▶ **Records shown**
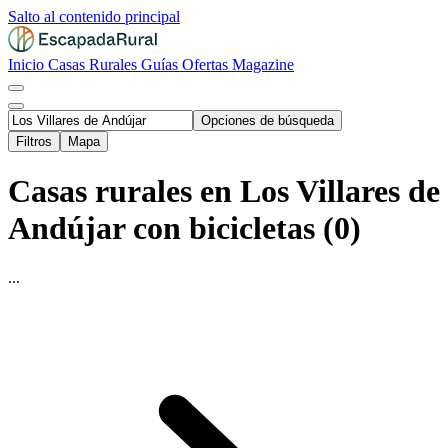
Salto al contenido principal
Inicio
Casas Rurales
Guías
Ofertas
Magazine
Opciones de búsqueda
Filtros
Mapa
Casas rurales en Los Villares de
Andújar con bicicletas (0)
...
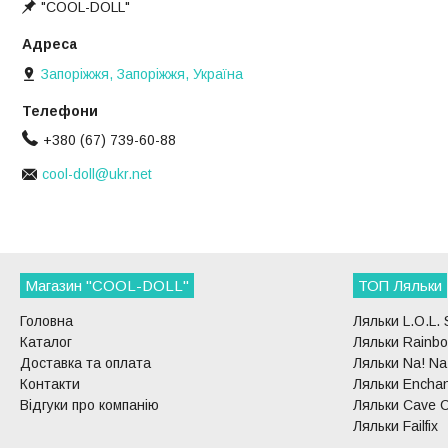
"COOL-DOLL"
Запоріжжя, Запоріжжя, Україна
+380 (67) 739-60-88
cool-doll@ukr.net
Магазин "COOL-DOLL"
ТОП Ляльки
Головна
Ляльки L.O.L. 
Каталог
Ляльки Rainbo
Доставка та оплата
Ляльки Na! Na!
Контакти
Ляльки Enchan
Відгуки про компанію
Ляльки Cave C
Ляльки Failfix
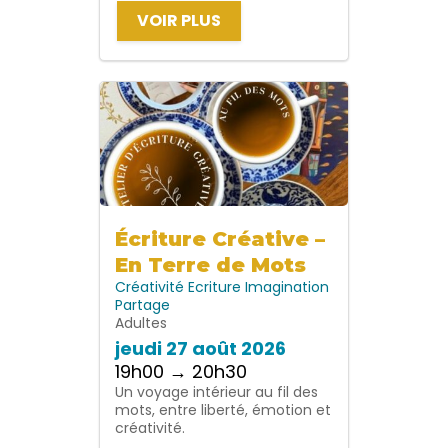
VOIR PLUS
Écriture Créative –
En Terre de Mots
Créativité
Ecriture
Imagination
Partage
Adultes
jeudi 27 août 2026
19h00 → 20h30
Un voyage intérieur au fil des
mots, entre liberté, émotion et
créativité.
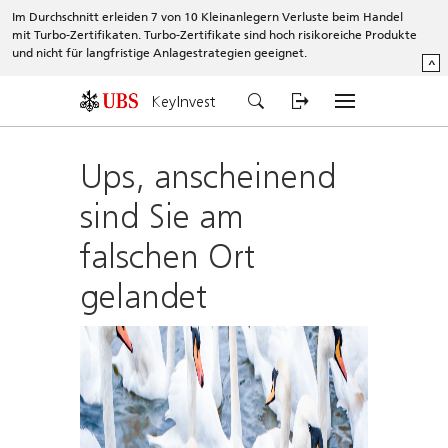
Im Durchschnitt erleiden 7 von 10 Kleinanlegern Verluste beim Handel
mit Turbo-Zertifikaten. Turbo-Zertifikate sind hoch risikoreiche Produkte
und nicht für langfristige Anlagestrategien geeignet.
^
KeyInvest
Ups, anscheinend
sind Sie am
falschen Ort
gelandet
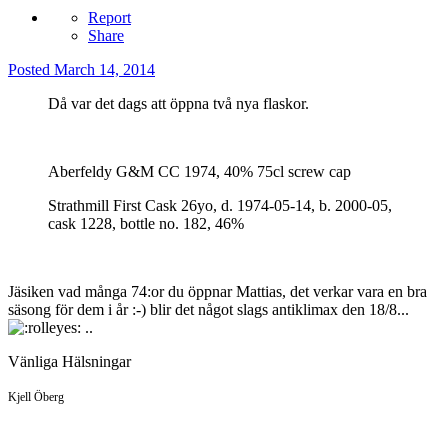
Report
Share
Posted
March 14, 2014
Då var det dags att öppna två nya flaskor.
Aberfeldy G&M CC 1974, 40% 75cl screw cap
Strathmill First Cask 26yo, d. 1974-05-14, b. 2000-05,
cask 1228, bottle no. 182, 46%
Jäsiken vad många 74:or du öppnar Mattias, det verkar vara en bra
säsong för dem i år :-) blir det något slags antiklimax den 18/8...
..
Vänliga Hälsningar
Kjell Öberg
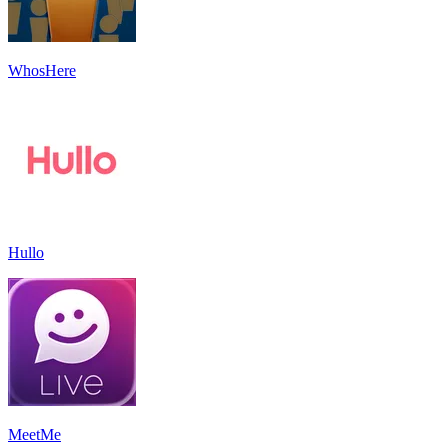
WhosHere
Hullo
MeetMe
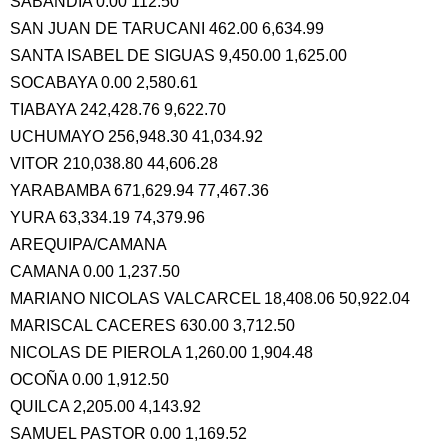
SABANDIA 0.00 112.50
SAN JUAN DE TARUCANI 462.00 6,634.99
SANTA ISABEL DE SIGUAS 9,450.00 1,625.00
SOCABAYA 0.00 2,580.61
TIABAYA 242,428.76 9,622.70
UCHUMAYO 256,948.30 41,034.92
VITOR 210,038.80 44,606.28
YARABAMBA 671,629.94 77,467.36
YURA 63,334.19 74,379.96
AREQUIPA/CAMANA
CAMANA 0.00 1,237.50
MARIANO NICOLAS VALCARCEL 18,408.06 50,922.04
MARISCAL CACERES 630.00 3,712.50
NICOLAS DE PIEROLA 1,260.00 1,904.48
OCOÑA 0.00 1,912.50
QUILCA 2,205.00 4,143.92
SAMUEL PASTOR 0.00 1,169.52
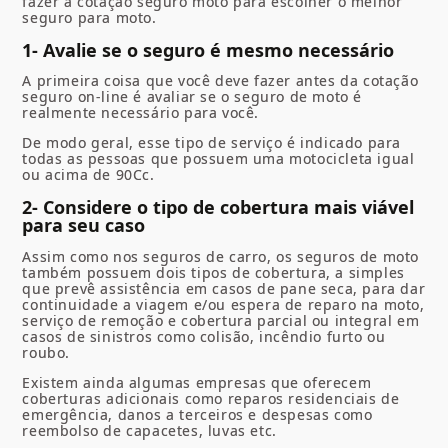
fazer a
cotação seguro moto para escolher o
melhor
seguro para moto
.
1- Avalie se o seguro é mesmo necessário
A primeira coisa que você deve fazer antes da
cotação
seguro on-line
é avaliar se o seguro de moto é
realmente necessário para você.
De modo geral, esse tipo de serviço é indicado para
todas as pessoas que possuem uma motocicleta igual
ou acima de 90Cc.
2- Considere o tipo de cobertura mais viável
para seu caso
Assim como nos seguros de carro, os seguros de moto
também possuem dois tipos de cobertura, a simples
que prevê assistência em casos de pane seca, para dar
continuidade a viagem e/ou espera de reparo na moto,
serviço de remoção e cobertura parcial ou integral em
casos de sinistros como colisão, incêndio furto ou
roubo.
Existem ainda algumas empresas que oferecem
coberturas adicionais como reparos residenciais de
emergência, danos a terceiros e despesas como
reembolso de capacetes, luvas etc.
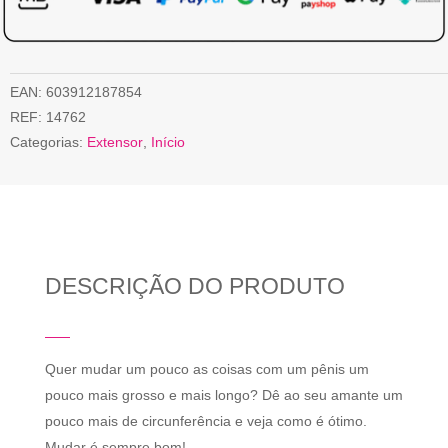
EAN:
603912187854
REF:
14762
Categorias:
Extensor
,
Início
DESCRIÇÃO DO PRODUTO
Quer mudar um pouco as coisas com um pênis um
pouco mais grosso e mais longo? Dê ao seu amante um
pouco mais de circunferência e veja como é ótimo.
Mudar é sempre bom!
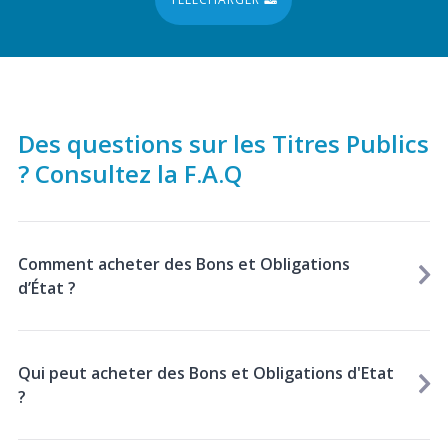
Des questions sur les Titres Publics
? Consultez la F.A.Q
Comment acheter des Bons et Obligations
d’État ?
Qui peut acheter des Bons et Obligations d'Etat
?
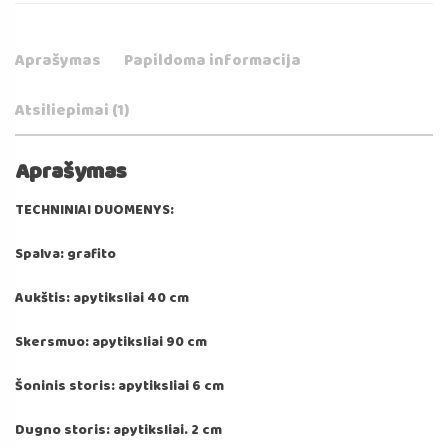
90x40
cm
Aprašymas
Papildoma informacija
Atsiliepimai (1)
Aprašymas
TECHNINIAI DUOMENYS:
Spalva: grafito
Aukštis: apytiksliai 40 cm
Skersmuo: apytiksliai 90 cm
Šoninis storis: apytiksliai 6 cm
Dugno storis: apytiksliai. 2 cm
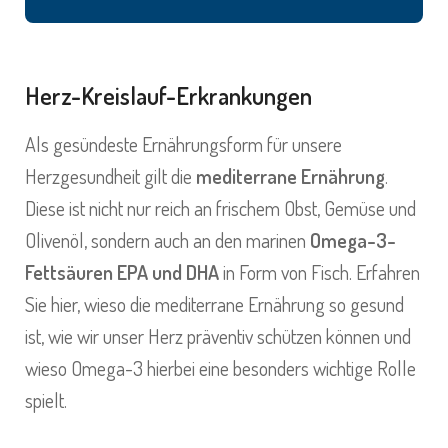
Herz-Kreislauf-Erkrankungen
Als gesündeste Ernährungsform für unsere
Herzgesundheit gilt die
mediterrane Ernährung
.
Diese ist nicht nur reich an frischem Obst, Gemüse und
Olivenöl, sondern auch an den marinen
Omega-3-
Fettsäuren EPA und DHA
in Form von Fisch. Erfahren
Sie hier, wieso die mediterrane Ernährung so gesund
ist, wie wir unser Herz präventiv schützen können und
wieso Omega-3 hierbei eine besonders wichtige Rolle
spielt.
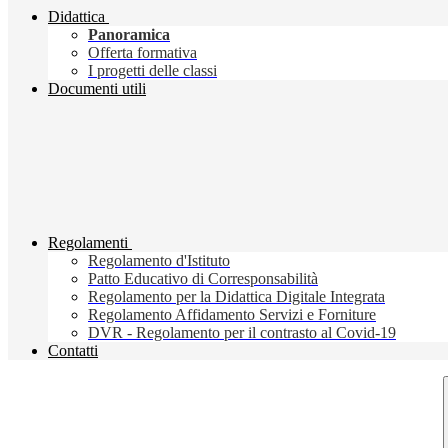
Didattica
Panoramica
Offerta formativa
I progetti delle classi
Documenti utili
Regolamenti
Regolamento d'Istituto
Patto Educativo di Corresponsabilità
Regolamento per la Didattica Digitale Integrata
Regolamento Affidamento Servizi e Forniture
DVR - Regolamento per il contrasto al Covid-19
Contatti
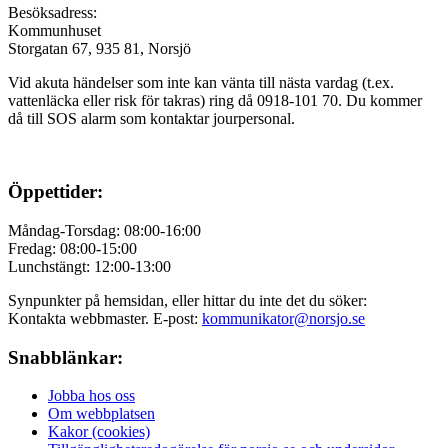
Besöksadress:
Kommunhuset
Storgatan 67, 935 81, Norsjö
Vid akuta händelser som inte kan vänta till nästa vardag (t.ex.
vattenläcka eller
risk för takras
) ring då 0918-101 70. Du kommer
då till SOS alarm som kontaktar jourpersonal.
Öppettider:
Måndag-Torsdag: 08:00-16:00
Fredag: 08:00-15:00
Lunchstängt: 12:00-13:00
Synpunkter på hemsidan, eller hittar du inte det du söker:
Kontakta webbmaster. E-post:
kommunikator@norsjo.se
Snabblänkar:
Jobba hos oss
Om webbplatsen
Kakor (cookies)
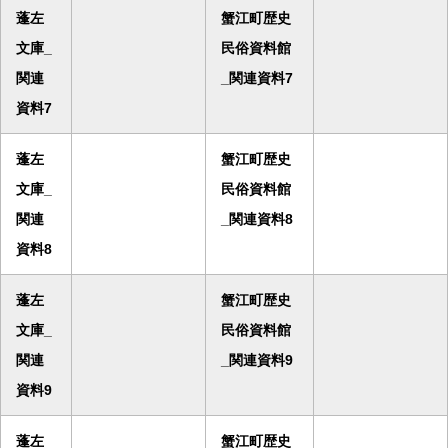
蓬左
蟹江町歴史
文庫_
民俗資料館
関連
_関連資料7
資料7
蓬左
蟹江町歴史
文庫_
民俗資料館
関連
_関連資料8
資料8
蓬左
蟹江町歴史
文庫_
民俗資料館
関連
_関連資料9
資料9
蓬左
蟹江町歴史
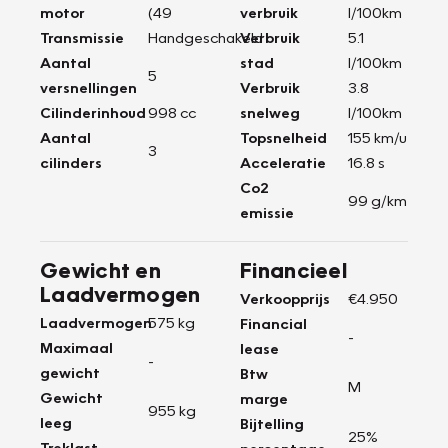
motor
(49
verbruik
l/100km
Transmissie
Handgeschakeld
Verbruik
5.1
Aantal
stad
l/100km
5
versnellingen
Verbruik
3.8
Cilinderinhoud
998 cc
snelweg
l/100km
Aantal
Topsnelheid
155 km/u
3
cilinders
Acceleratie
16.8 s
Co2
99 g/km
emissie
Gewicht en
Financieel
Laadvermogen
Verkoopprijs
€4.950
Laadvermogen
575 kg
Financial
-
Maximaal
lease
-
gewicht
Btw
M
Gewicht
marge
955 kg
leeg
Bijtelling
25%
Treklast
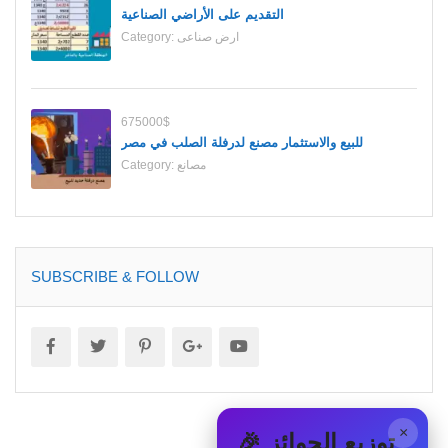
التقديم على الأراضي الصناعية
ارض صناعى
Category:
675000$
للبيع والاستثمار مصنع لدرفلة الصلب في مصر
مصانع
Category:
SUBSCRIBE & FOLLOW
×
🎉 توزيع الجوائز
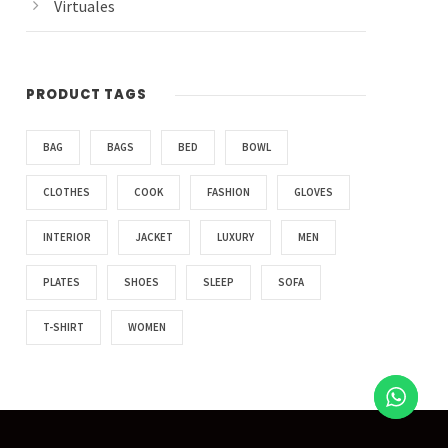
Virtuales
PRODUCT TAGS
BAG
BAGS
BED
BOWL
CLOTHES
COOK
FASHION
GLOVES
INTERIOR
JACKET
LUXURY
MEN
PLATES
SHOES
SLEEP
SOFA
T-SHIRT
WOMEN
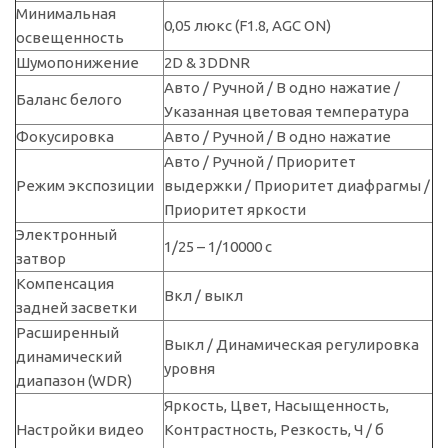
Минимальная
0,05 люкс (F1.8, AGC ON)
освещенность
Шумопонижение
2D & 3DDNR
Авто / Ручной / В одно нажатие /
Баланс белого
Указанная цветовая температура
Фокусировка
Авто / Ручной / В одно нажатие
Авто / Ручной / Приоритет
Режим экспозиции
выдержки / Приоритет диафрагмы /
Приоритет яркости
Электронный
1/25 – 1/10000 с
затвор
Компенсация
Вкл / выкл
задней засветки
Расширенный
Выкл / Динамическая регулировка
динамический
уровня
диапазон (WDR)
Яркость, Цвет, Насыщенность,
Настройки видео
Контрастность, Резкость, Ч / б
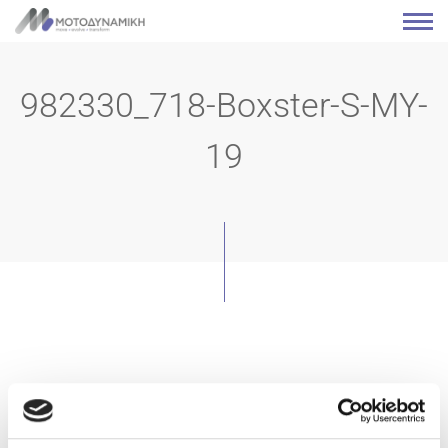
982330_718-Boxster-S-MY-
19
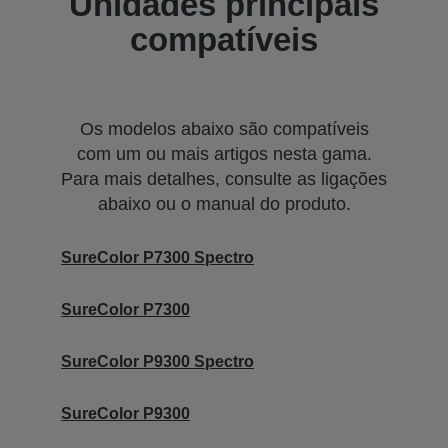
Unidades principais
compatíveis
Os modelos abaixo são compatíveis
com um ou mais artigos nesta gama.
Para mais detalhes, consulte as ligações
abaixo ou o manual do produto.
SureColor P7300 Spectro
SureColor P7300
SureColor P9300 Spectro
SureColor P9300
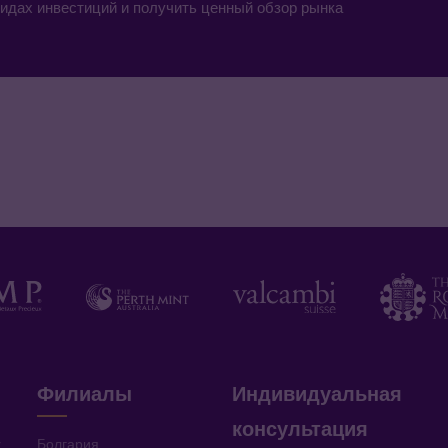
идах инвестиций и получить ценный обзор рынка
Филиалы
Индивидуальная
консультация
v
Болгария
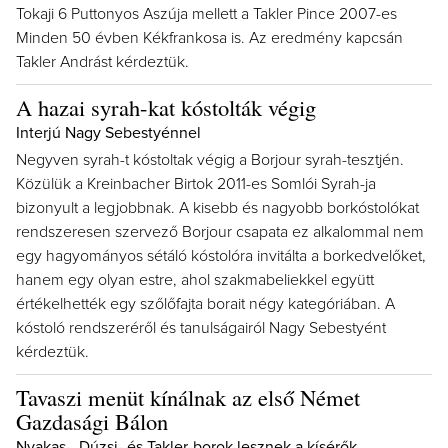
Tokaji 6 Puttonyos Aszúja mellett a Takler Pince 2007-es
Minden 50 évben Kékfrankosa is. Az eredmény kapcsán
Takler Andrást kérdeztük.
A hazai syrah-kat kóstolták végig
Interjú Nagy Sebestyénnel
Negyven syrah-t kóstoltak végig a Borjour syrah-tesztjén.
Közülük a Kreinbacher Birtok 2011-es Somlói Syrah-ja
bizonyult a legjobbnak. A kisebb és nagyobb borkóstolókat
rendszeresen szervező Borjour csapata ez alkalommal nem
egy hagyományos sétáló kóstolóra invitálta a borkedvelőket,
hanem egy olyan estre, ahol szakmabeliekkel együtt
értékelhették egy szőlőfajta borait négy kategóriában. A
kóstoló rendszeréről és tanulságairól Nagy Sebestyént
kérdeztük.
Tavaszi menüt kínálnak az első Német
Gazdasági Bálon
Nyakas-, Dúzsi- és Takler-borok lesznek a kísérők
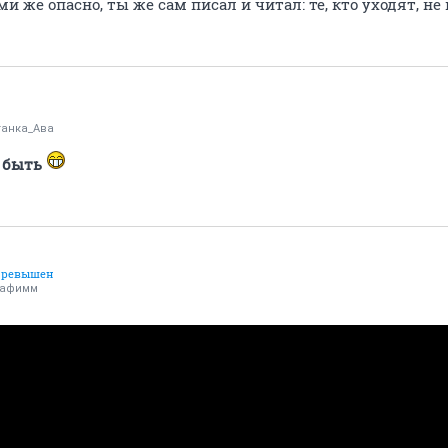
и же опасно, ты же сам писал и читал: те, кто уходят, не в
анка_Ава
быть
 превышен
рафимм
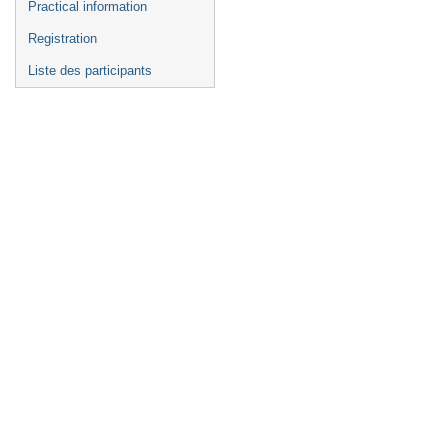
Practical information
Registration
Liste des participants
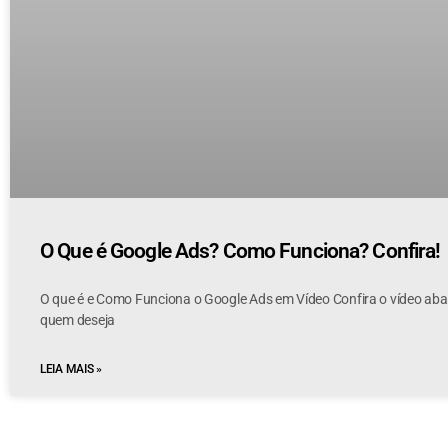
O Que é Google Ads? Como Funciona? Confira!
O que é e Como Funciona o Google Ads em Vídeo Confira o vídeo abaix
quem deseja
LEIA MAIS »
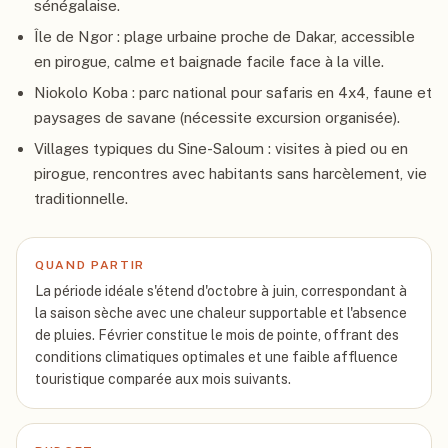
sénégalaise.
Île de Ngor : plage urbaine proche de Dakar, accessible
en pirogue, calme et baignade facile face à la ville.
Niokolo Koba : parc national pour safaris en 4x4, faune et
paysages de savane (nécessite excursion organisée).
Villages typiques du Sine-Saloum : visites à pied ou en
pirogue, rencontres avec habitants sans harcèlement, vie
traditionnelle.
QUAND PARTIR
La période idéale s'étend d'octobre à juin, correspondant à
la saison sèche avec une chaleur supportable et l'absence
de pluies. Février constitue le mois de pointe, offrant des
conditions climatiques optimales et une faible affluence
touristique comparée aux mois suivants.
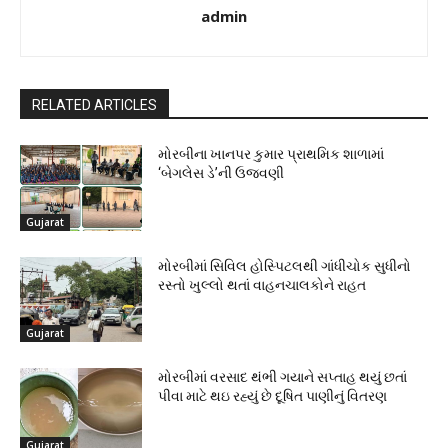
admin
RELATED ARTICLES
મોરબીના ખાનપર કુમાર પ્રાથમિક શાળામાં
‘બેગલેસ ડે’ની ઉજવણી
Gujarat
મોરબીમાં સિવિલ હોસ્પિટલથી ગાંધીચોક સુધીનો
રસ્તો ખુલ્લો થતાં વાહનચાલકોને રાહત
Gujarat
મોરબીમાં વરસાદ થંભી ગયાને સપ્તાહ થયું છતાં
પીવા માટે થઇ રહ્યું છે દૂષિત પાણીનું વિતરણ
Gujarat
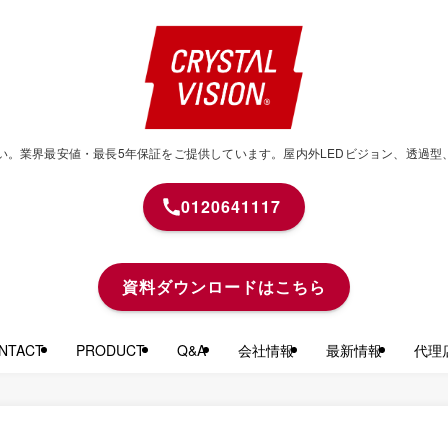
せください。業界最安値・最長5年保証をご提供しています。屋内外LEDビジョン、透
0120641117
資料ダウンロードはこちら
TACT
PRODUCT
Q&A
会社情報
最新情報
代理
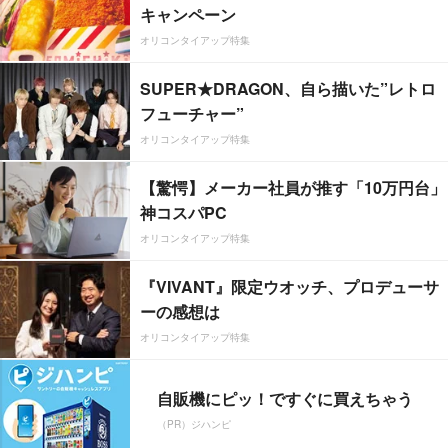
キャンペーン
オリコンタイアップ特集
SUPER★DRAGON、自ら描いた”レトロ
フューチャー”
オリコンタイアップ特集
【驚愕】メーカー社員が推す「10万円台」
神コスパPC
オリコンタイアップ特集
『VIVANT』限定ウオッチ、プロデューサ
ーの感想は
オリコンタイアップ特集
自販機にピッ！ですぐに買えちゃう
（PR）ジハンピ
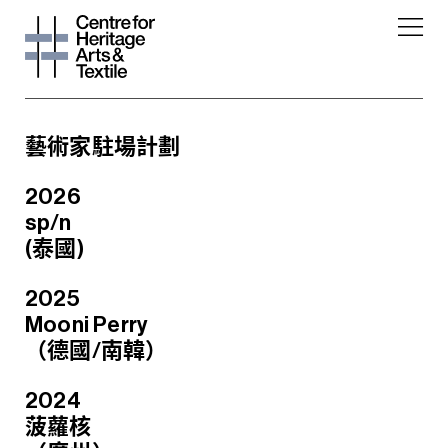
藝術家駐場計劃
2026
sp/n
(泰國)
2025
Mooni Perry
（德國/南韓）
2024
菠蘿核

▶ **Work task**
Within the listing above, copy exactly the lines that start at the one with "Als gesündeste Ernährungsform für unsere" and continue through the one with "DVR - Regolamento". Omit pictures.

▶ **Completed task**
Als gesündeste Ernährungsform für unsere
Herzgesundheit gilt die
mediterrane Ernährung
.
Diese ist nicht nur reich an frischem Obst, Gemüse und
Olivenöl, sondern auch an den marinen
Omega-3-
Fettsäuren EPA und DHA
in Form von Fisch. Erfahren
Sie hier, wieso die mediterrane Ernährung so gesund
ist, wie wir unser Herz präventiv schützen können und
wieso Omega-3 hierbei eine besonders wichtige Rolle
spielt.
Didattica
Panoramica
Offerta formativa
I progetti delle classi
Documenti utili
Regolamenti
Regolamento d'Istituto
Patto Educativo di Corresponsabilità
Regolamento per la Didattica Digitale Integrata
Regolamento Affidamento Servizi e Forniture
DVR - Regolamento per il contrasto al Covid-19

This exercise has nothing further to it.